Paradigms are getting mixed too. Rust, Kotlin and Swift are all imperative languages with heavy functional inspiration.

Traditional statically typed OOP languages such as Java is what people want to get away from.

hasenj8y ago

> No I think what we are seeing is a lot more hybrid systems.

I'm not sure why you started that sentence with "No". I actually agree with it.

There are many good ideas that have emerged separately in different languages, and are being combined in some of the new languages.

All I'm saying is, successful upcoming languages will probably be more statically typed than dynamically typed.

In other words, the dynamic typing paradigm is failing the real world test.

> Go is like a statically typed language with lots of dynamic features.

Go is statically typed.

The part that lacks static typing (no generics) is the worst part of the language that gets the most flak.

> Traditional statically typed OOP languages such as Java is what people want to get away from.

Java's problem is that it's just way too verbose.

    User user = new User(....); // This is not even that verbose

    // Maybe more like this:

    User user = new User(new UserProfile(....), UserManagerFactory.getDefaultUserManager());

People have misdiagnosed the problem and thought it was the static typing.
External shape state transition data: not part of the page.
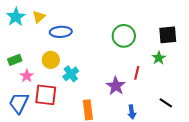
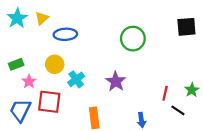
black square: (168, 35) -> (186, 27), moved
green star: (159, 58) -> (192, 90), moved
red line: (137, 73) -> (165, 93), moved
purple star: (116, 86) -> (116, 81), moved

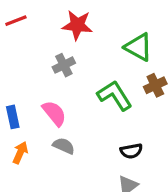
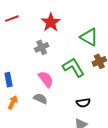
red star: (77, 25) -> (51, 22), turned 30
pink semicircle: (54, 113) -> (46, 79), moved

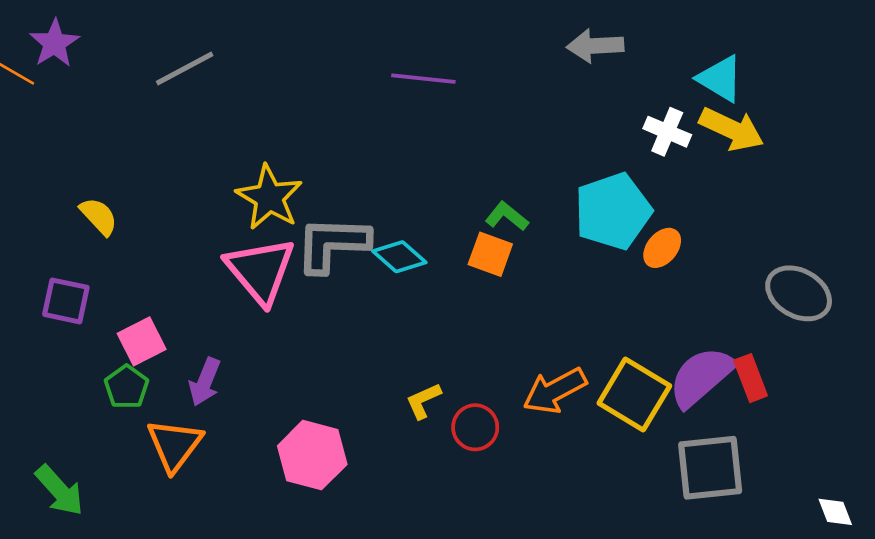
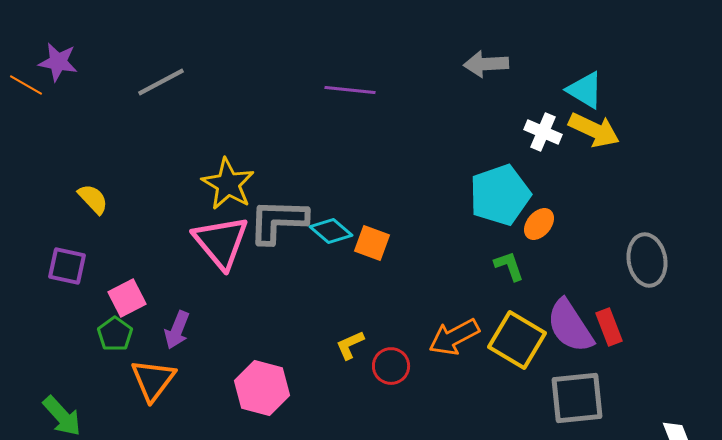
purple star: (54, 43) -> (58, 62), turned -30
green L-shape: (507, 216) -> (509, 266), moved, turned 32
orange square: (490, 254) -> (372, 243), moved
gray ellipse: (799, 293) -> (647, 260), turned 51
purple semicircle: (701, 377) -> (570, 326), turned -82

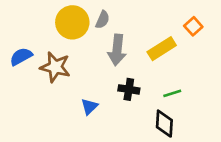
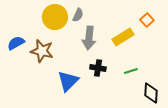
blue triangle: (89, 107) -> (68, 81), size x1.6
black diamond: (164, 124) -> (151, 93), moved

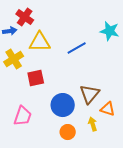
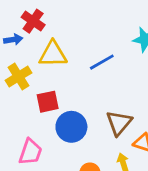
blue circle: (63, 105) -> (71, 127), moved

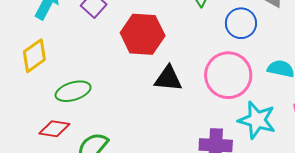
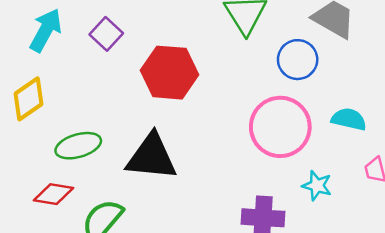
black triangle: (168, 79) -> (151, 157), moved, size x1.4
cyan star: (257, 120) -> (317, 186), size x0.6

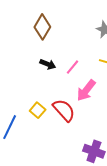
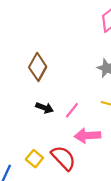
pink arrow: (86, 90) -> (87, 136), turned 50

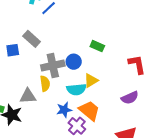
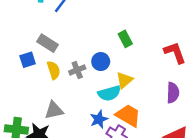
green rectangle: (97, 46) -> (125, 39), turned 48
gray cross: (53, 66) -> (77, 70), size x0.6
yellow semicircle: (45, 84) -> (54, 70), moved
purple semicircle: (130, 98) -> (173, 93), turned -54

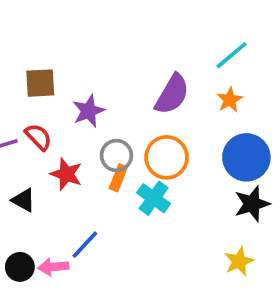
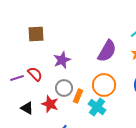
brown square: (40, 83) -> (36, 34), moved
gray circle: (116, 155) -> (64, 88), moved
red star: (66, 174) -> (50, 104), moved

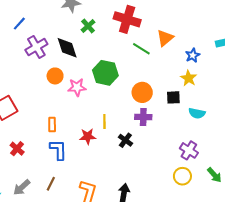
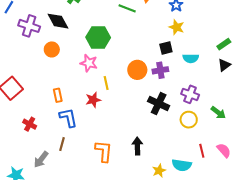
purple cross: (36, 47) -> (29, 26), turned -30
pink star: (77, 87) -> (89, 63), moved, turned 30
orange circle: (142, 92) -> (137, 70), moved
purple cross: (143, 117) -> (160, 70), moved
black cross: (125, 140) -> (159, 104), moved, size x1.5
brown line: (51, 184) -> (62, 144), moved

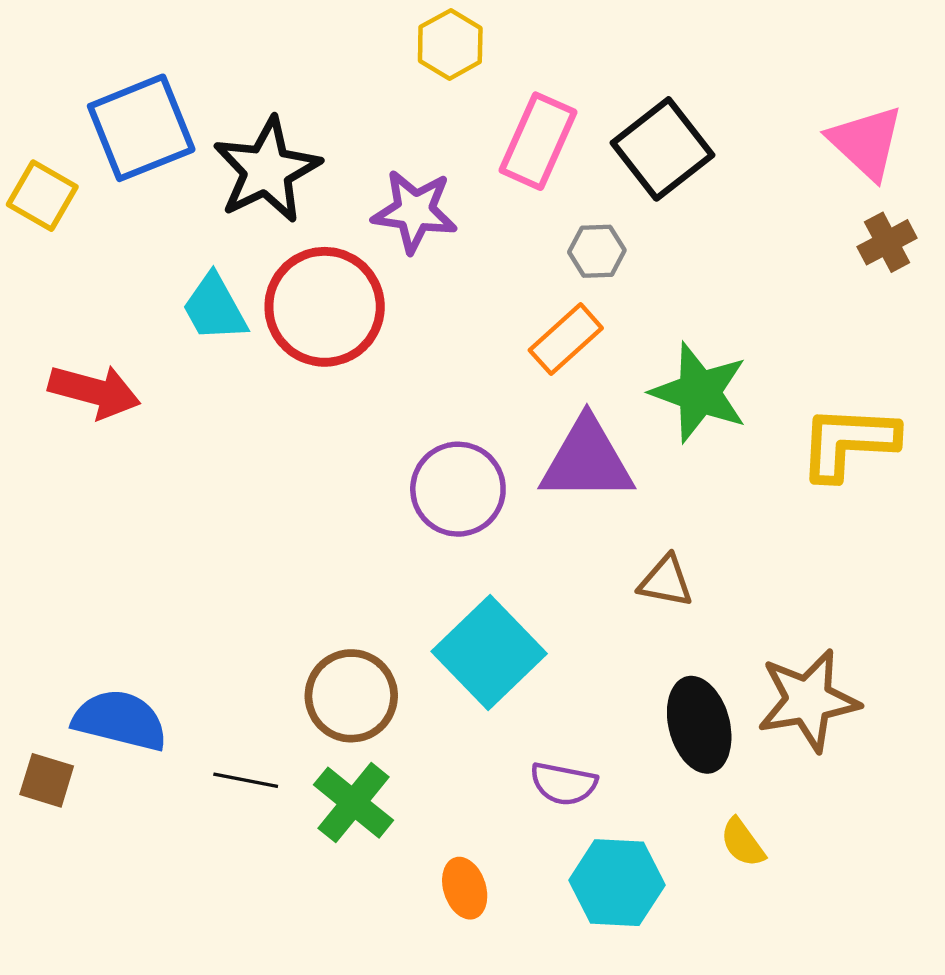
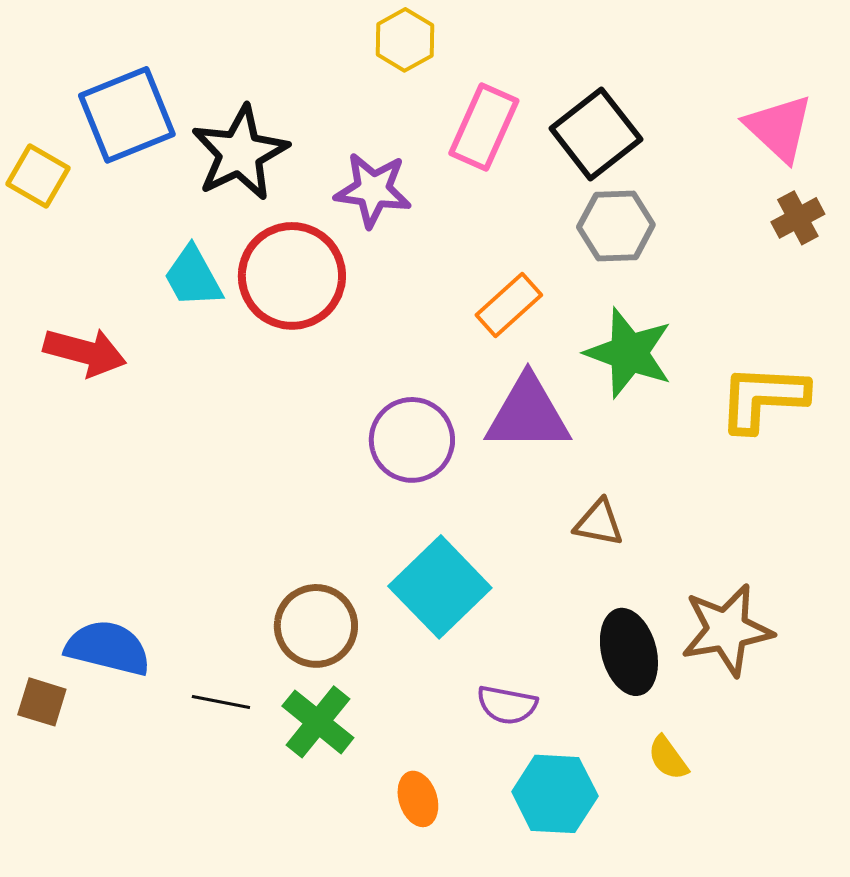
gray hexagon: (597, 251) -> (616, 226), moved, size x1.5

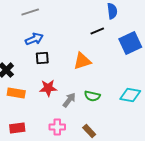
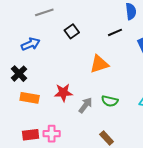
blue arrow: (34, 39) -> (31, 44), moved
black square: (42, 58) -> (72, 31), moved, turned -32
pink cross: (57, 127) -> (52, 134), moved

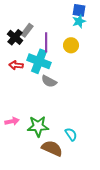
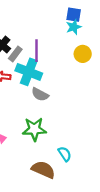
gray rectangle: (27, 30) -> (15, 54), moved
yellow circle: (71, 45) -> (83, 54), moved
green star: (38, 126) -> (34, 129), moved

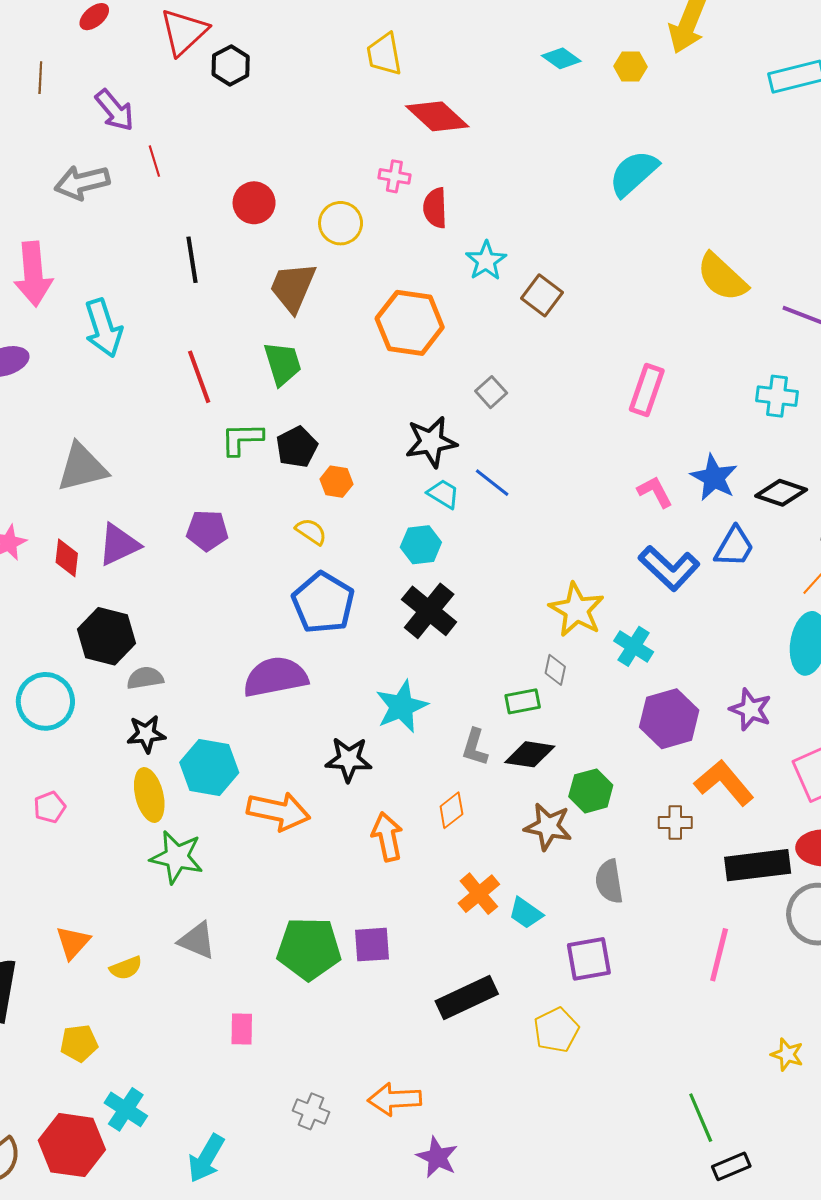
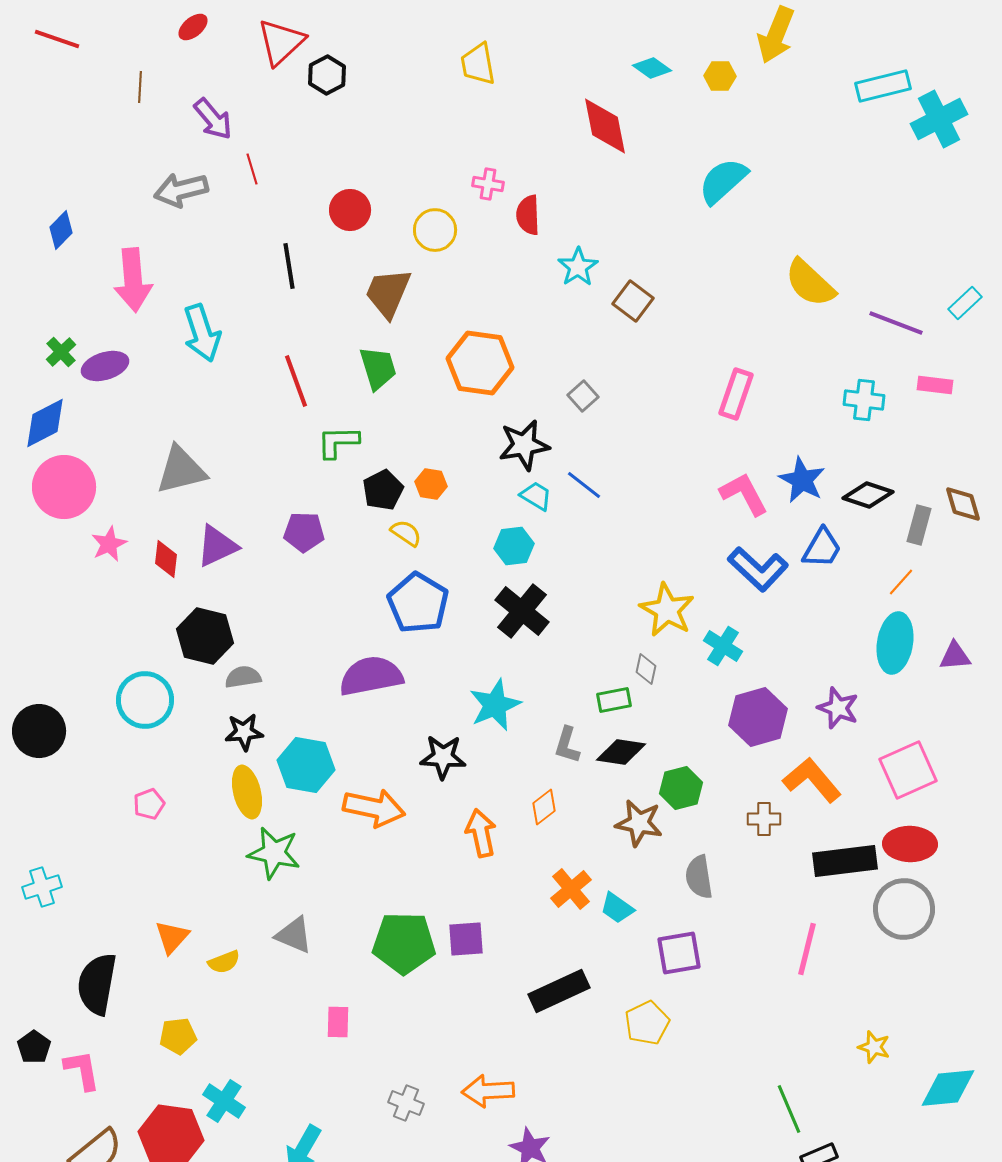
red diamond: (437, 116) -> (605, 126), moved, turned 36
orange hexagon: (410, 323) -> (480, 363), moved
black pentagon: (297, 447) -> (383, 490), moved
pink L-shape: (655, 492) -> (744, 494), size x1.4

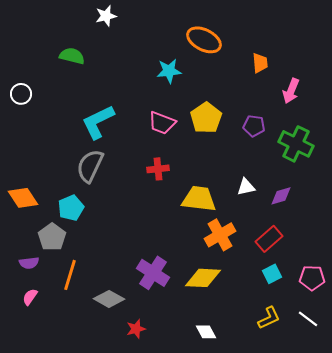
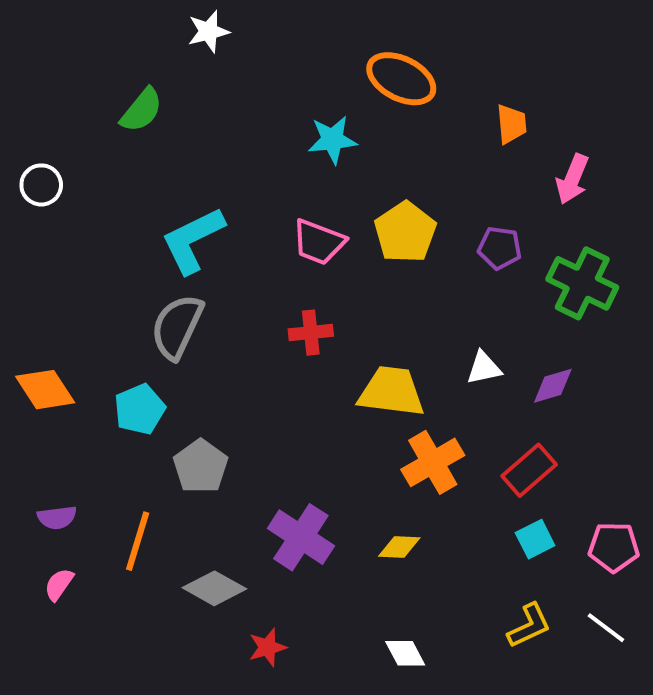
green semicircle: (72, 56) -> (142, 110), turned 115
gray pentagon: (52, 237) -> (201, 466), moved
yellow diamond: (203, 278) -> (399, 547), size x0.6

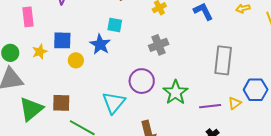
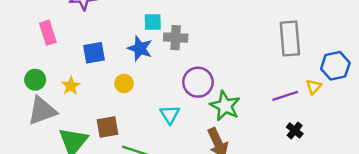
gray cross: (159, 45) -> (176, 38), moved, turned 36
yellow star: (40, 52) -> (71, 86), moved
yellow circle: (76, 60) -> (124, 83), moved
green star: (176, 92) -> (225, 106), moved
cyan triangle: (114, 103) -> (170, 114), size x0.7

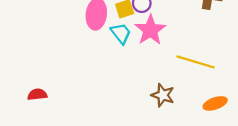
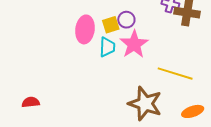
cyan trapezoid: (121, 33) -> (107, 47), turned 40
brown star: (163, 95) -> (145, 104), size x1.6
It turns out to be the lack of support for functions as objects. So for many things you end up having to create dummy classes and objects just to wrap functions.

Even C supported passing function pointers around.

So in this regard, Java is less expressive than C.

SolarNet8y ago

I somewhat agree but I think they will be optionally typed (and for that matter, optionally borrow checked), more along the lines of Julia. Where type stable code gets the performance benefits of static typing, even if it doesn't use any static typing. And where types can be added at any point to improve type checking, performance, and polymorphism all at once.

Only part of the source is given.